Цадик заметил перемену в настроении своего доселе жизнерадостного хасида.
— Отчего ты, дружок, мрачнеешь день ото дня? — спросил он Боруха.
— Дорогой раби, я стал жертвой дерзкого вымогательства, — трагически воскликнул хасид.
— Что это значит?
— Дело простое, раби. Пожалел я как–то увечного нищего, дал ему немного денег. А он шлет мне теперь письмо за письмом и требует всякий раз все больше, и не хватает у меня духу отказать бедняге, но доколе потакать вымогателю?
— Некрасивая история, Борух, — сказал цадик, сверля проницательным взглядом своего питомца, словно не доверяя вполне его рассказу.
— Что присоветуешь, раби?
— Чтобы совет пошел впрок, нам с тобой необходимо совершить прежде всего богоугодное дело и поженить двух сирот, — сказал цадик.
— О, с радостью помогу! — воскликнул хасид и вручил цадику щедрое пожертвование.
— А сейчас слушай меня внимательно, честнейший Борух. На сей раз откажи своему таинственному утеснителю, посмотрим, что из этого выйдет, а после с новостями явишься ко мне.
Борух поступил по слову раби, и гневное ответное послание не заставило себя долго ждать. Недогадливому еврею нищий разъяснял, что он и есть тот самый денщик, наказанный и изувеченный по воле полкового командира. Напомнил ему, как благородный генерал при общем стечении народа предложил вернуть украденные деньги и обещал вору пощаду, напомнил, как при многих свидетелях купил у него на ярмарке сундучок — доказательство его, хасида, вины — и заключил свое письмо угозой, что если не получит требуемое, то явится к нему домой, и разорит воровское гнездо, и обратится к губернским властям, и выложит все начистоту, и пусть еврей пеняет на себя.
В панике Борух поспешил к цадику.
— Ты получил ответ? Давай–ка его сюда! — сказал цадик.
— Ах, раби! Я по рассеянности оставил письмо дома, но суть его изложу в двух словах. Негодяй угрожает явиться ко мне в дом и устроить разбой. Как быть мне, раби?

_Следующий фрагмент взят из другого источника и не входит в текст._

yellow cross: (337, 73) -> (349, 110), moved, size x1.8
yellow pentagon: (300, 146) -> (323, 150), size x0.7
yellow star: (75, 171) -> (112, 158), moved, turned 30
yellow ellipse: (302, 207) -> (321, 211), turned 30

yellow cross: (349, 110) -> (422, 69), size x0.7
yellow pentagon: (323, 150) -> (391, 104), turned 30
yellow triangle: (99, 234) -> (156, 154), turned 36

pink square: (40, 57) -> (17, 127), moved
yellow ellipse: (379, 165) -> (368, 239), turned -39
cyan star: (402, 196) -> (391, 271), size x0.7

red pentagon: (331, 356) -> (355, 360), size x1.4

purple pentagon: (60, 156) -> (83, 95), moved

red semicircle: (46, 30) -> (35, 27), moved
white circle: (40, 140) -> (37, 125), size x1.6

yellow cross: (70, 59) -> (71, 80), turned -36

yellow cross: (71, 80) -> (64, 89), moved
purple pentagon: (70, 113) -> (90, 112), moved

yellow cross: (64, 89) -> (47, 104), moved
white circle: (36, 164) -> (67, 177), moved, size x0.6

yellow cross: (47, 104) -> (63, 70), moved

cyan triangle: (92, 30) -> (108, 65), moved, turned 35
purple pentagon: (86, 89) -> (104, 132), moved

— Первым делом, пожертвуй на ремонт нашей старой синагоги.
— Почту за честь, раби!
— Спасибо, Борух, — сказал цадик, пересчитав деньги, — пусть явится твой нищий и немного набедокурит в доме. Он угрожает от того, что полагает себя в безопасности. А ты скажешь ему, что обращаешься к судье, и суд состоится в такой–то день, и пусть этот день придется на праздник пурим, когда евреи пьют вино и устраивают представления. Позаботься о том, чтобы друзья хорошенько угостили хмельным твоего гонителя, перед тем, как тот войдет в зал суда. А дальнейшее предоставь мне.
Стук в дверь. Слуга открывает. На пороге стоит человек на костылях, требует хозяина. Выходит Борух. Нищий разражается угрозами и проклятиями. Хозяин оставляет буяна на попечение слуг, выходит из дома и вскоре возвращается.
— Почтенный, я подал на тебя жалобу судье. Назначен суд и тебе надлежит присутствовать, — сказал Борух и велел слугам выставить нищего вон.
— Посмотрим, чья возьмет! — только и успел вымолвить выпроваживаемый за дверь гость.
И устроил цадик суд–представление. Чего не добиться в настоящем суде, пуримшпиль достигает легко. Сам раби нарядился судьей. Кому–то из хасидов досталась роль защитника, кому–то — обвинителя, кому–то — писца. Для всех нашлись маскарадные костюмы. Суд рассмотрел дело о вымогательстве и дебоше, учиненном неким нищим в доме честного горожанина. Судья лишил слова обвиняемого, пришедшего пьяным и тем проявившего неуважение к суду. Дебошир и вымогатель был осужден на заточение в тюрьму, и назавтра к полудню обязан был самостоятельно явиться к тюремным воротам.
А ранним утром нищий очнулся после тяжелого сна, вспомнил горькие события минувшего дня и, не теряя даром времени, отправился на станцию, нанял на последние деньги лошадей и был таков.
— Спасибо тебе, раби, ты возвратил мне вкус к жизни, — обратился к цадику Борух, с сияющим, как в прежние времена, лицом.
— Полно–те, дружок, это ты сам своими благими деяниями вернул себе расположение Небес, — скромно сказал цадик.
— Я вижу, раби, как сильна правда — берет верх неизменно!
— И неизменно же пробивается наружу! И помогают ей в этом верные слуги ее — слухи, что полнят землю. И имеющий уши — услышит, — с лукавой усмешкой заметил цадик.
— Спокойствие души так хрупко, раби! Теперь я могу быть спокоен? — спросил хасид, желая укрепиться в чувстве уверенности и продлить его очарование.